II - subtraiam ao consumidor a opção de reembolso da quantia já paga, nos casos previstos neste código;

III - transfiram responsabilidades a terceiros;

IV - estabeleçam obrigações consideradas iníquas, abusivas, que coloquem o consumidor em desvantagem exagerada, ou sejam incompatíveis com a boa-fé ou a eqüidade;

V - (Vetado);

VI - estabeleçam inversão do ônus da prova em prejuízo do consumidor;

VII - determinem a utilização compulsória de arbitrágem;

VIII - imponham representante para concluir ou realizar outro negócio jurídico pelo consumidor;

IX - deixem ao fornecedor a opção de concluir ou não o contrato, embora obrigando o consumidor;

X - permitam ao fornecedor, direta ou indiretamente, variação do preço de maneira unilateral;

XI - autorizem o fornecedor a cancelar o contrato unilateralmente, sem que igual direito seja conferido ao consumidor;

XII - obriguem o consumidor a ressarcir os custos de cobrança de sua obrigação, sem que igual direito lhe seja conferido contra o fornecedor;

XIII - autorizem o fornecedor a modificar unilateralmente o conteúdo ou a qualidade do contrato, após sua celebração;

XIV - infrinjam ou possibilitem a violação de normas ambientais;

XV - estejam em desacordo com o sistema de proteção ao consumidor;

XVI - possibilitem a renúncia do direito de indenização por benfeitorias necessárias.

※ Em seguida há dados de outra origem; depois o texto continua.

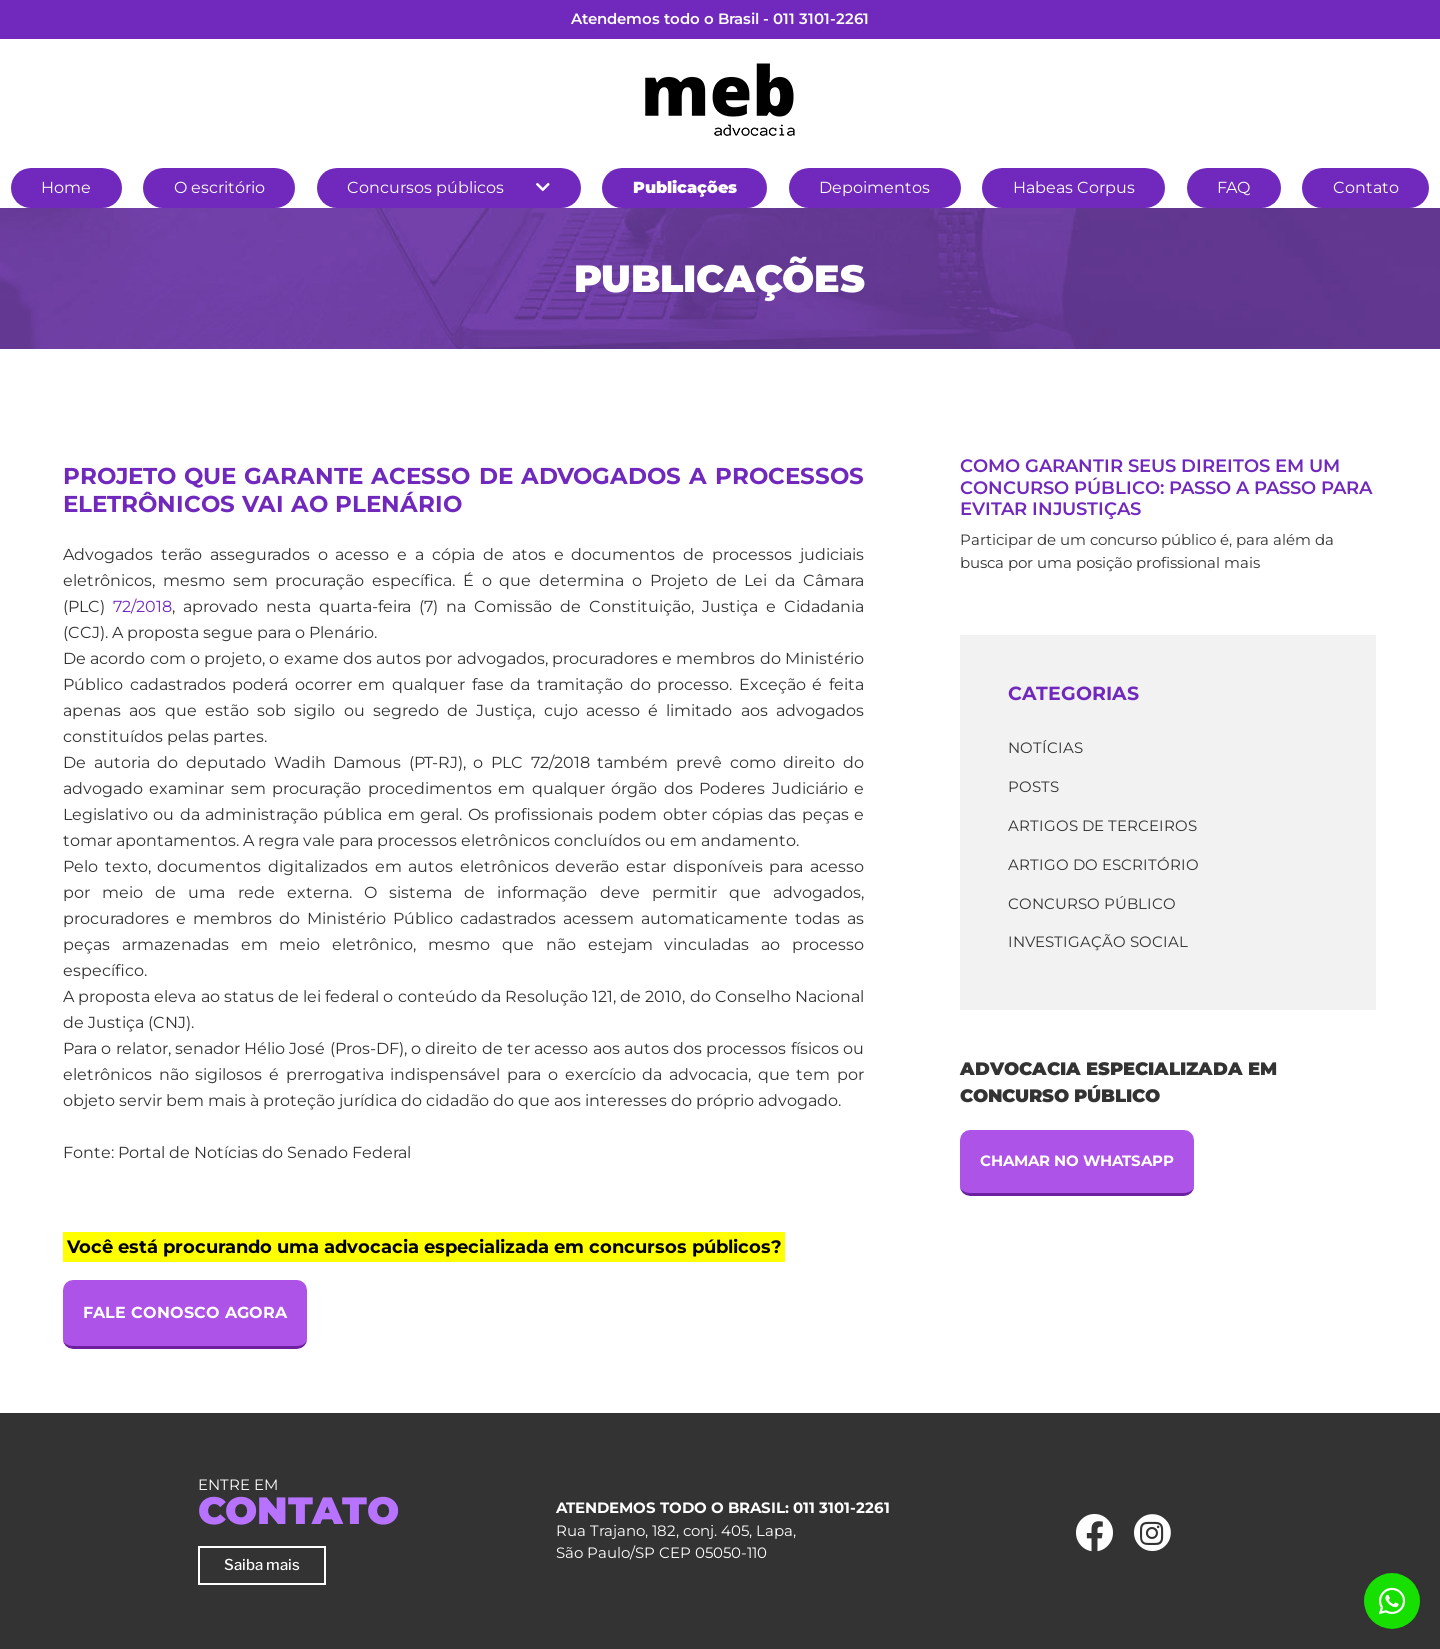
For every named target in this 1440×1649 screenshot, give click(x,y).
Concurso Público (1092, 903)
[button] (543, 188)
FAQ (1233, 187)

Note-se que, ainda que o consumidor concorde com uma cláusula contratual, se for verificado que ela é notoriamente desfavorável ao consumidor, será considerada nula de pleno direito. Segundo ensinamento do Professor Março Antonio Araujo Junior[ 1 ] a nulidade absoluta,"aplica-se somente à cláusula abusiva, e não efetivamente a todo o contrato. A natureza da sentença que reconhece a nulidade é constitutiva negativa, ou desconstitutiva, produzindo efeitos ex tunc".

O art. 53 do CDC prevê que nos contratos de compra e venda de móveis ou imóveis mediante pagamento em prestações, são nulas de pleno direito as cláusulas que estabeleçam a perda total das prestações já pagas em benefício do credor que, em razão do inadimplemento do devedor pleiteie a resolução do contrato e a retomada do produto alienado.

Já o art. 418 do Código Civil dispõe se a parte que deu a arras não executar o contrato, poderá a parte que não deu motivo ao não cumprimento do contrato, desfazer o contrato e reter as arras.

Na decisão em comento, o desfazimento contratual ocorreu pela impossibilidade da autora de arcar com as prestações pactuadas, e segundo o Ministro relator Massami Uyeda nesse caso o sinal deve ser devolvido sob pena de enriquecimento ilícito.

Porém, também se entendeu razoável, para o ressarcimento das despesas administrativas e com propaganda, corretagem, recolocação no mercado dentre outras, a retenção de um percentual entre 10% e 20% do valor pago.

Notas de Rodapé

1. ARAUJO JUNIOR, Março Antonio. Direito do Consumidor I: (tutela material do consumidor) - 1ª ed. - São Paulo: Premier Máxima, 2008. - Coleção resumos de bolso.